Concomitantemente, as raízes ibéricas se revelam com grande
força estética no cinema de Carlos Saura (Huesca, Aragon, 1932), um
cânone do cinema espanhol, que se caracteriza pela narrativa alegórica
buscando traduzir esteticamente as tensões dos
quase 40 anos de ditadura do General Franco (1939-1975), como se
mostram em Ana e os lobos (1973), Cria Cuervos (1976) e Mamãe faz cem
anos (1979). A trilogia,estruturada com base num regime simbólico que
denuncia os poderes opressivos dos militares fascistas, da família
burguesa e da igreja católica, demarcou um prisma específico no cinema
de Carlos Saura, fortemente marcado pelo caráter contraideológico, e
neste sentido,relembramos ainda Olhos vendados (1978), um registro
contra o autoritarismo, repressão política, tortura e violência durante os
ditos “anos de chumbo”. Contudo, o enraizamento de Carlos Saura não se
restringe às formas da resistência política que marcaram a sua produção
nos anos 70. A magnitude de sua expressão estética se desvela nos
processos intertextuais e intersemióticos, que ele promove no
encadeamento com a música, o teatro e, sobretudo, com a dança,
conforme atestam as películas Bodas de Sangue (1981), Carmen (1983),
Amor Bruxo (1986), Sevillanas (1992), Flamenco (1995) e Tango (1998).(
PAIVA, 2006, p.4)
No filme A prima Angélica de 1973, Saura faz menção à parte da sua
infância repressora, quando necessitou deixar Barcelona para viver em Huesca, na
província de Aragão, sua terra Natal, ao lado de tias e da avó materna. A educação
catalã que recebeu se perdeu naquele ambiente opressor, rígido e extremamente
religioso.
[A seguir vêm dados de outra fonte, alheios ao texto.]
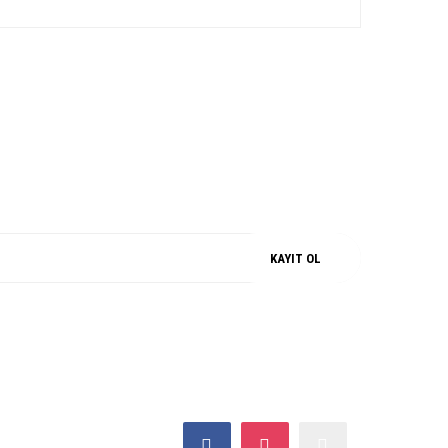
iz.
M
%100 ORJİNAL
KAYIT OL
SOSYAL MEDYA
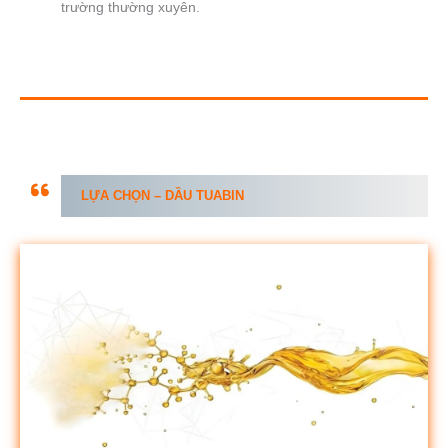
trường thường xuyên.
LỰA CHỌN – DẦU TUABIN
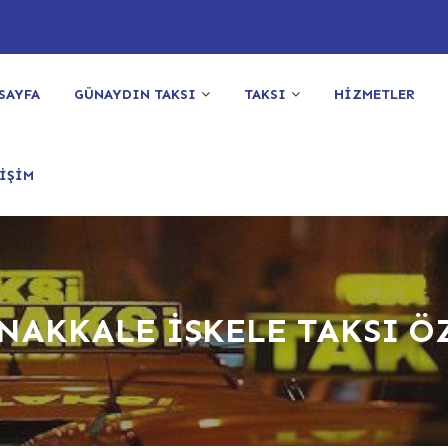
SAYFA
GÜNAYDIN TAKSI
TAKSI
HİZMETLER
İŞİM
NAKKALE İSKELE TAKSI Ö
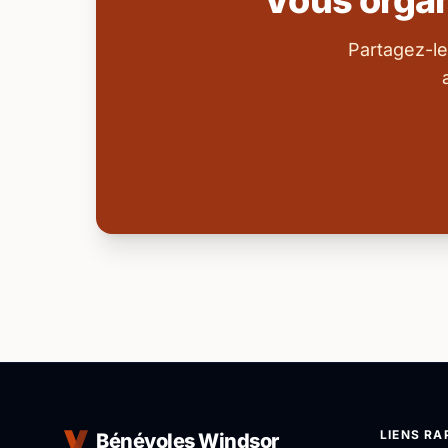
Vous orga
Partagez-le
LIENS RA
Bénévoles Windsor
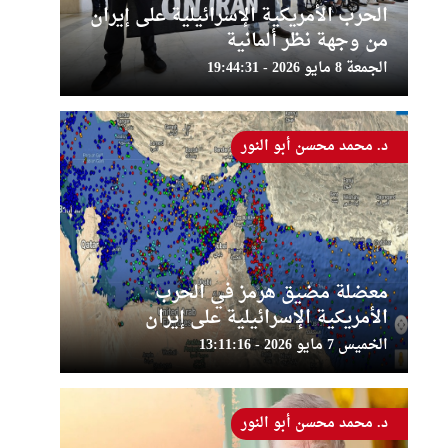
الحرب الأمريكية الإسرائيلية على إيران
من وجهة نظر ألمانية
الجمعة 8 مايو 2026 - 19:44:31
د. محمد محسن أبو النور
معضلة مضيق هرمز في الحرب
الأمريكية الإسرائيلية على إيران
الخميس 7 مايو 2026 - 13:11:16
د. محمد محسن أبو النور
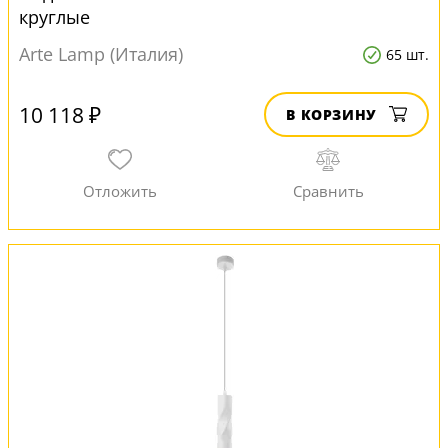
круглые
Arte Lamp (Италия)
65 шт.
10 118 ₽
В КОРЗИНУ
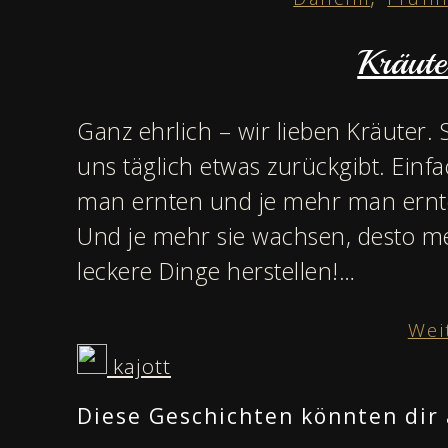
Kräut
Ganz ehrlich – wir lieben Kräuter. 
uns täglich etwas zurückgibt. Ein
man ernten und je mehr man ernte
Und je mehr sie wachsen, desto 
leckere Dinge herstellen!…
Wei
kajott
Diese Geschichten könnten dir 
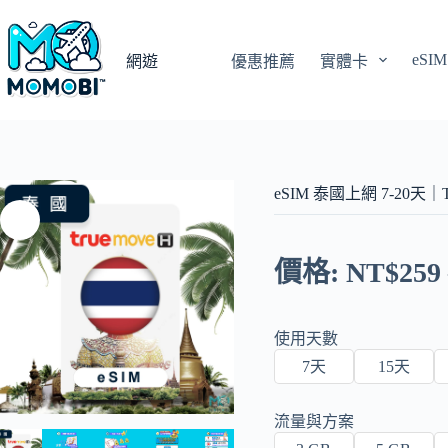
跳
至
eSIM
主
網遊
優惠推薦
實體卡
要
內
容
eSIM 泰國上網 7-20天｜
價格:
NT$
259
使用天數
7天
15天
流量與方案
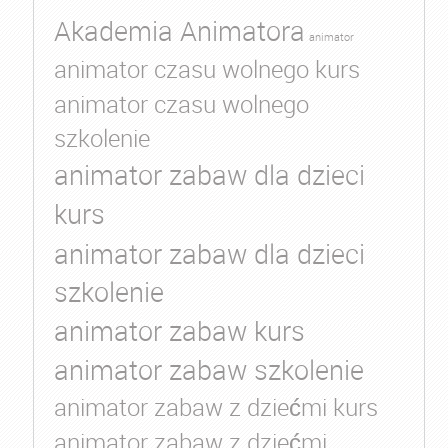
Akademia Animatora
animator
animator czasu wolnego kurs
animator czasu wolnego
szkolenie
animator zabaw dla dzieci
kurs
animator zabaw dla dzieci
szkolenie
animator zabaw kurs
animator zabaw szkolenie
animator zabaw z dziećmi kurs
animator zabaw z dziećmi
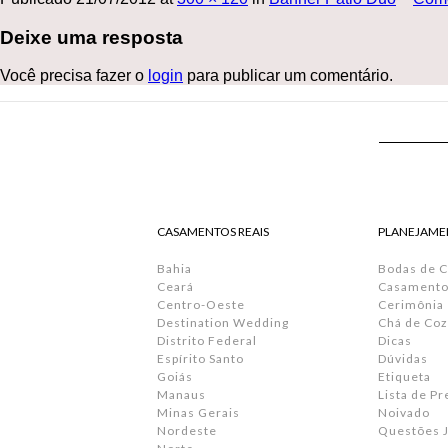
Deixe uma resposta
Você precisa fazer o
login
para publicar um comentário.
CASAMENTOS REAIS
PLANEJAME
Bahia
Bodas de 
Ceará
Casamento 
Centro-Oeste
Cerimônia
Destination Wedding
Chá de Coz
Distrito Federal
Dicas
Espírito Santo
Dúvidas
Goiás
Etiqueta
Manaus
Lista de P
Minas Gerais
Noivado
Nordeste
Questões J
Como afirmou o cineasta, sentiu-se exilado em seu próprio país. Em Cría
cuervos, que será analisado mais adiante , a infância também é representada como
um período doloroso e confuso.
Al igual que muchas otras de sus películas, La prima Angélica se
inspira en el fondo en la experiencia personal de Saura. Durante la guerra
civil, su madre le envió a vivir con su abuela y sus tias a Huesca. Él mismo
describió así el desconcierto que sentió al dejar la Cataluña republicana por
el lúgubre hogar familiar. (HOPEWELL, 1989, p.69)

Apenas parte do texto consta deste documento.